(Transcribed page contents)
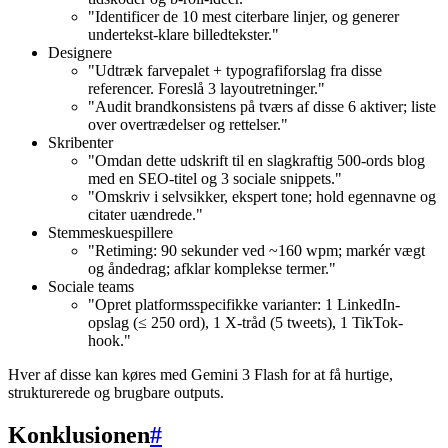
"Identificer de 10 mest citerbare linjer, og generer
undertekst-klare billedtekster."
Designere
"Udtræk farvepalet + typografiforslag fra disse
referencer. Foreslå 3 layoutretninger."
"Audit brandkonsistens på tværs af disse 6 aktiver; liste
over overtrædelser og rettelser."
Skribenter
"Omdan dette udskrift til en slagkraftig 500-ords blog
med en SEO-titel og 3 sociale snippets."
"Omskriv i selvsikker, ekspert tone; hold egennavne og
citater uændrede."
Stemmeskuespillere
"Retiming: 90 sekunder ved ~160 wpm; markér vægt
og åndedrag; afklar komplekse termer."
Sociale teams
"Opret platformsspecifikke varianter: 1 LinkedIn-
opslag (≤ 250 ord), 1 X-tråd (5 tweets), 1 TikTok-
hook."
Hver af disse kan køres med Gemini 3 Flash for at få hurtige,
strukturerede og brugbare outputs.
Konklusionen
#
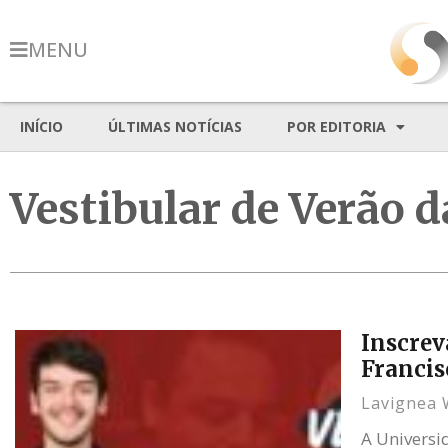
MENU
INÍCIO
ÚLTIMAS NOTÍCIAS
POR EDITORIA
Vestibular de Verão 
Inscrev
Franci
Lavignea 
A Universi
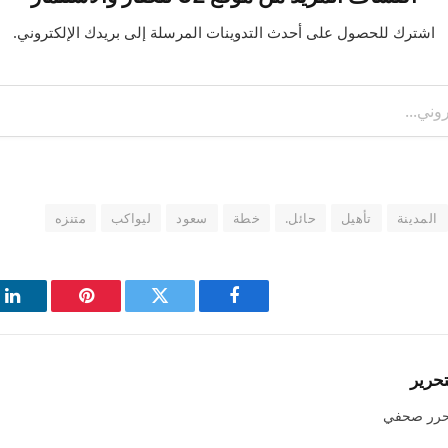
اشترك للحصول على أحدث التدوينات المرسلة إلى بريدك الإلكتروني.
المدينة
تأهيل
حائل.
خطة
سعود
ليواكب
متنزه
فيسبوك
تويتر
بينتيريست
لي
تحرير
حرر صحفي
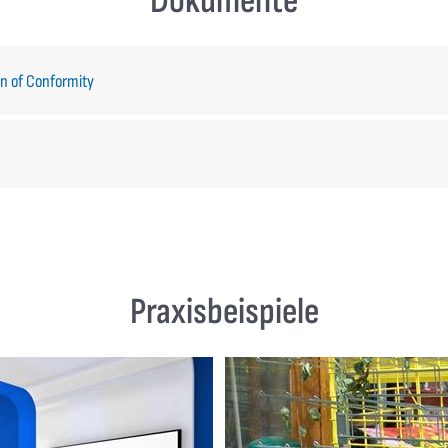
Dokumente
on of Conformity
Praxisbeispiele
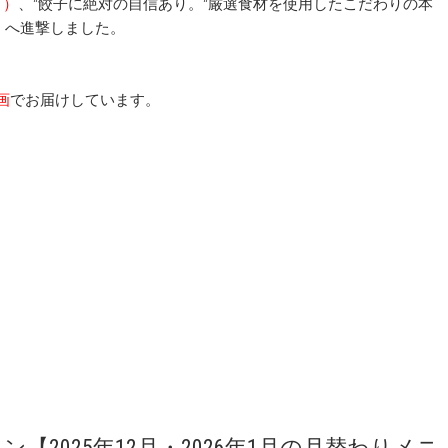
月）
、”餃子に絶対の自信あり。”厳選食材を使用したこだわりの本
」へ進撃しました。
画
でお届けしています。
2025年12月・2026年1月の月替わりメニ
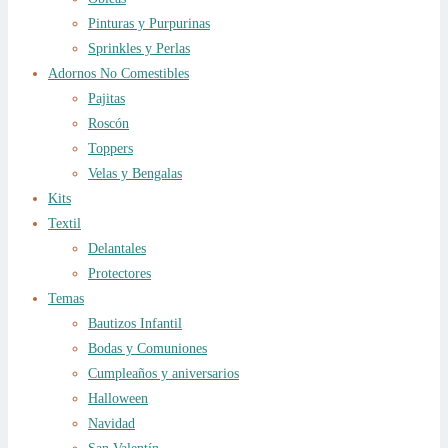
Pinturas y Purpurinas
Sprinkles y Perlas
Adornos No Comestibles
Pajitas
Roscón
Toppers
Velas y Bengalas
Kits
Textil
Delantales
Protectores
Temas
Bautizos Infantil
Bodas y Comuniones
Cumpleaños y aniversarios
Halloween
Navidad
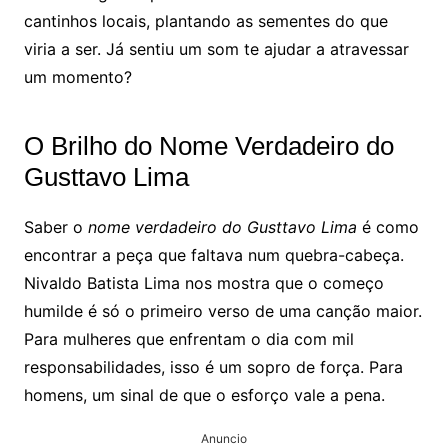
cantinhos locais, plantando as sementes do que
viria a ser. Já sentiu um som te ajudar a atravessar
um momento?
O Brilho do Nome Verdadeiro do
Gusttavo Lima
Saber o
nome verdadeiro do Gusttavo Lima
é como
encontrar a peça que faltava num quebra-cabeça.
Nivaldo Batista Lima nos mostra que o começo
humilde é só o primeiro verso de uma canção maior.
Para mulheres que enfrentam o dia com mil
responsabilidades, isso é um sopro de força. Para
homens, um sinal de que o esforço vale a pena.
Anuncio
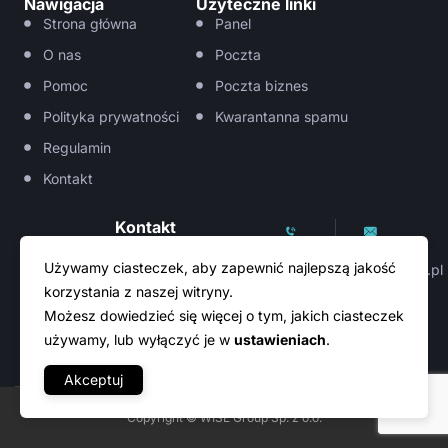
Nawigacja
Użyteczne linki
Strona główna
Panel
O nas
Poczta
Pomoc
Poczta biznes
Polityka prywatności
Kwarantanna spamu
Regulamin
Kontakt
Kontakt
Telefon:
Email us:
Używamy ciasteczek, aby zapewnić najlepszą jakość
222
hosting@wise.pl
905
korzystania z naszej witryny.
906
Możesz dowiedzieć się więcej o tym, jakich ciasteczek
używamy, lub wyłączyć je w
ustawieniach
.
Akceptuj
Copyright © WISE Group Sp. z o.o.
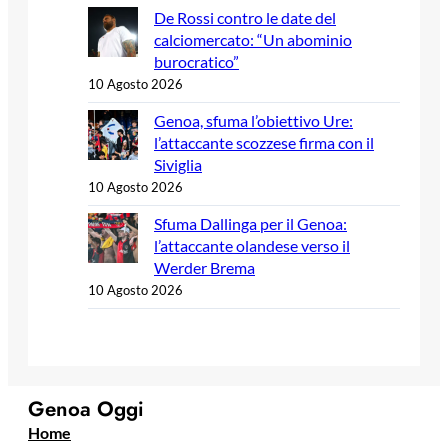
De Rossi contro le date del
calciomercato: “Un abominio
burocratico”
10 Agosto 2026
Genoa, sfuma l’obiettivo Ure:
l’attaccante scozzese firma con il
Siviglia
10 Agosto 2026
Sfuma Dallinga per il Genoa:
l’attaccante olandese verso il
Werder Brema
10 Agosto 2026
Genoa Oggi
Home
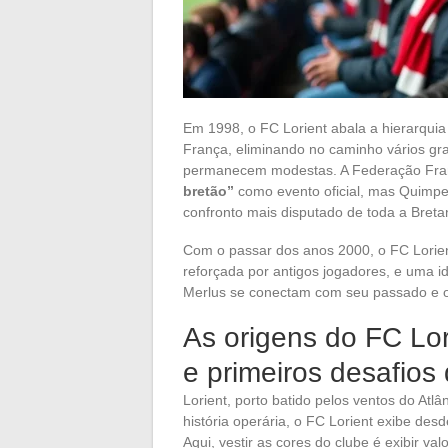
Em 1998, o FC Lorient abala a hierarquia 
França, eliminando no caminho vários gr
permanecem modestas. A Federação Fran
bretão”
como evento oficial, mas Quimpe
confronto mais disputado de toda a Breta
Com o passar dos anos 2000, o FC Lorie
reforçada por antigos jogadores, e uma 
Merlus se conectam com seu passado e o
As origens do FC Lor
e primeiros desafios
Lorient, porto batido pelos ventos do Atlâ
história operária, o FC Lorient exibe des
Aqui, vestir as cores do clube é exibir val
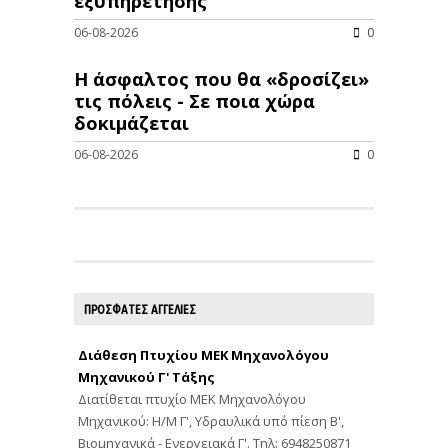
εξυπηρέτησης
06-08-2026
0
Η άσφαλτος που θα «δροσίζει»
τις πόλεις - Σε ποια χώρα
δοκιμάζεται
06-08-2026
0
ΠΡΟΣΦΑΤΕΣ ΑΓΓΕΛΙΕΣ
Διάθεση Πτυχίου ΜΕΚ Μηχανολόγου
Μηχανικού Γ' Τάξης
Διατίθεται πτυχίο ΜΕΚ Μηχανολόγου
Μηχανικού: Η/Μ Γ', Υδραυλικά υπό πίεση Β',
Βιομηχανικά - Ενεργειακά Γ'. Τηλ: 6948250871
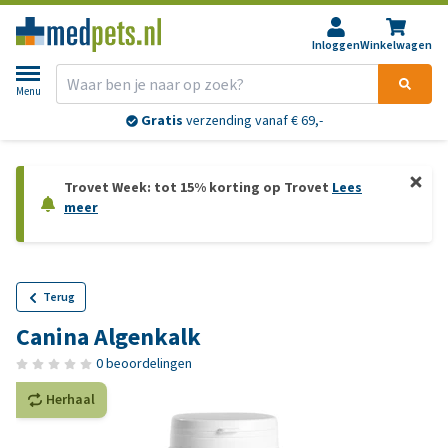
Inloggen
Winkelwagen
Menu
Gratis
verzending vanaf € 69,-
Trovet Week: tot 15% korting op Trovet
Lees
meer
Terug
Canina Algenkalk
0 beoordelingen
Herhaal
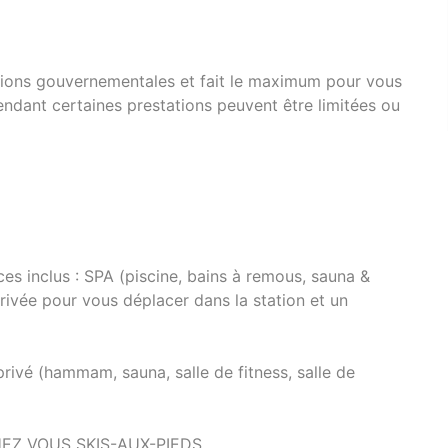
ions gouvernementales et fait le maximum pour vous
pendant certaines prestations peuvent être limitées ou
ces inclus : SPA (piscine, bains à remous, sauna &
rivée pour vous déplacer dans la station et un
ivé (hammam, sauna, salle de fitness, salle de
EZ VOUS SKIS-AUX-PIEDS.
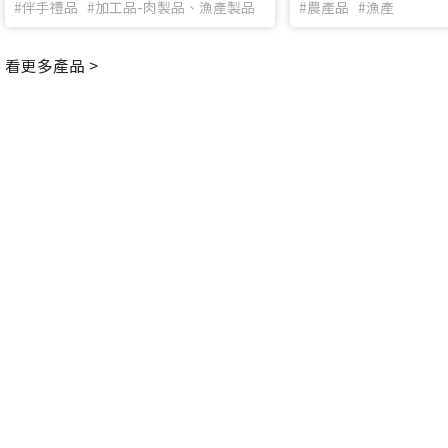
#伴手禮品 #加工品-肉製品、漁產製品
#農產品 #漁產
看更多產品 >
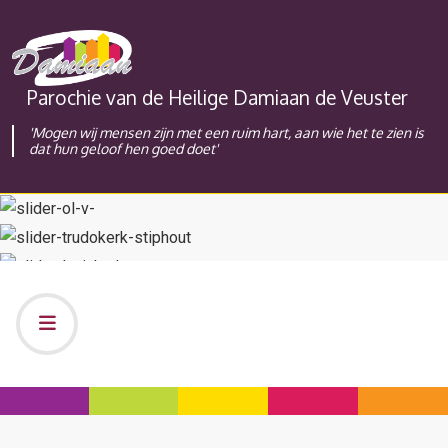
Parochie van de Heilige Damiaan de Veuster
'Mogen wij mensen zijn met een ruim hart, aan wie het te zien is
dat hun geloof hen goed doet'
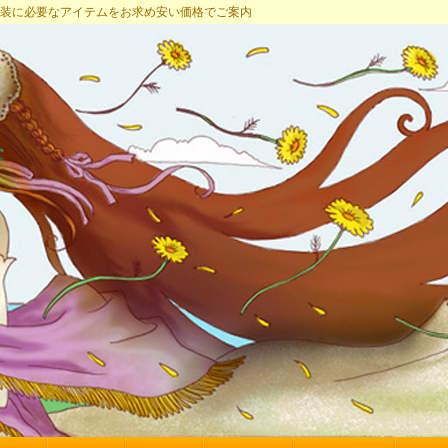
プ 女装に必要なアイテムをお求め安い価格でご案内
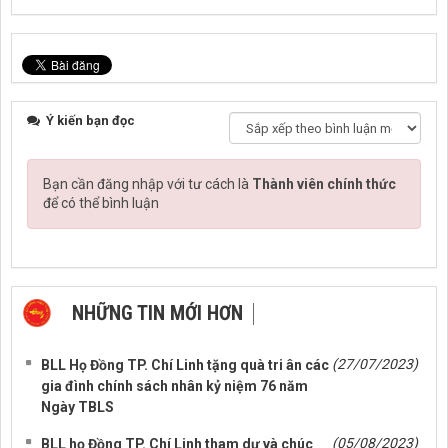
Ý kiến bạn đọc
Bạn cần đăng nhập với tư cách là
Thành viên chính thức
để có thể bình luận
NHỮNG TIN MỚI HƠN
NHỮNG TIN CŨ HƠN
(27/07/2023)
BLL Họ Đồng TP. Chí Linh tặng quà tri ân các
gia đình chính sách nhân kỷ niệm 76 năm
Ngày TBLS
(05/08/2023)
BLL họ Đồng TP. Chí Linh tham dự và chúc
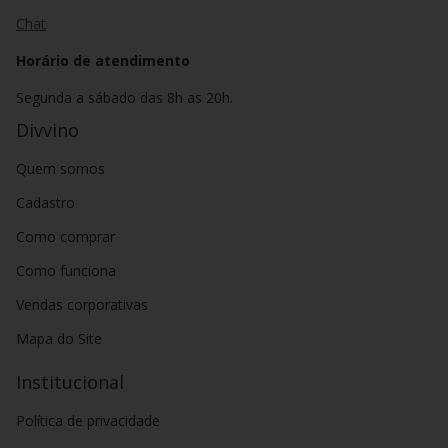
Chat
Horário de atendimento
Segunda a sábado das 8h as 20h.
Divvino
Quem somos
Cadastro
Como comprar
Como funciona
Vendas corporativas
Mapa do Site
Institucional
Política de privacidade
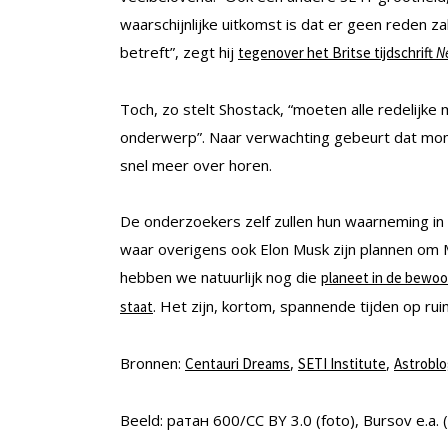
waarschijnlijke uitkomst is dat er geen reden za
betreft”, zegt hij
tegenover het Britse tijdschrift
N
Toch, zo stelt Shostack, “moeten alle redelijk
onderwerp”. Naar verwachting gebeurt dat mome
snel meer over horen.
De onderzoekers zelf zullen hun waarneming in
waar overigens ook Elon Musk zijn plannen om M
hebben we natuurlijk nog die
planeet in de bewoon
. Het zijn, kortom, spannende tijden op ru
staat
Bronnen:
,
,
Centauri Dreams
SETI Institute
Astrobl
Beeld: ратан 600/CC BY 3.0 (foto), Bursov e.a. (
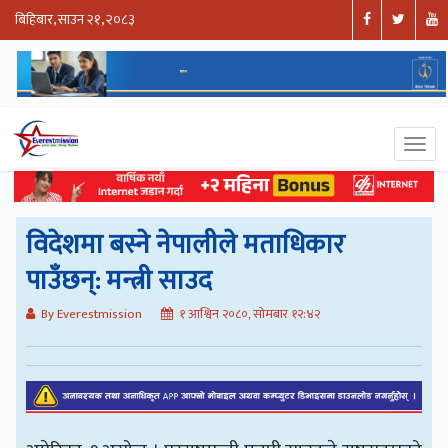
बिहिबार, साउन २१, २०८३
विदेशमा बस्ने नेपालीले मताधिकार
पाउँछन्: मन्त्री साउद
By Everestmission
१ आश्विन २०८०, सोमबार १२:४२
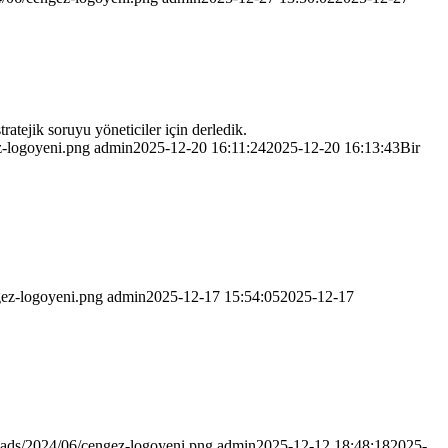
atejik soruyu yöneticiler için derledik.
z-logoyeni.png
admin
2025-12-20 16:11:24
2025-12-20 16:13:43
Bir
gez-logoyeni.png
admin
2025-12-17 15:54:05
2025-12-17
oads/2024/06/cengez-logoyeni.png
admin
2025-12-12 18:48:18
2025-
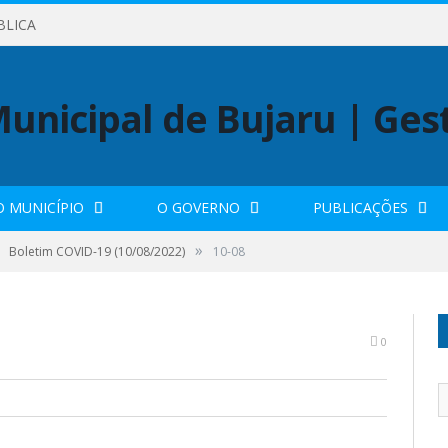
BLICA
O MUNICÍPIO
O GOVERNO
PUBLICAÇÕES
»
Boletim COVID-19 (10/08/2022)
10-08
0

▶ WHAT YOU ARE ASKED TO DO: Return a copy of each line in the records above that has "chính" in it.

▶ OUTPUT OF THE TASK:
Thành viên chính thức
gia đình chính sách nhân kỷ niệm 76 năm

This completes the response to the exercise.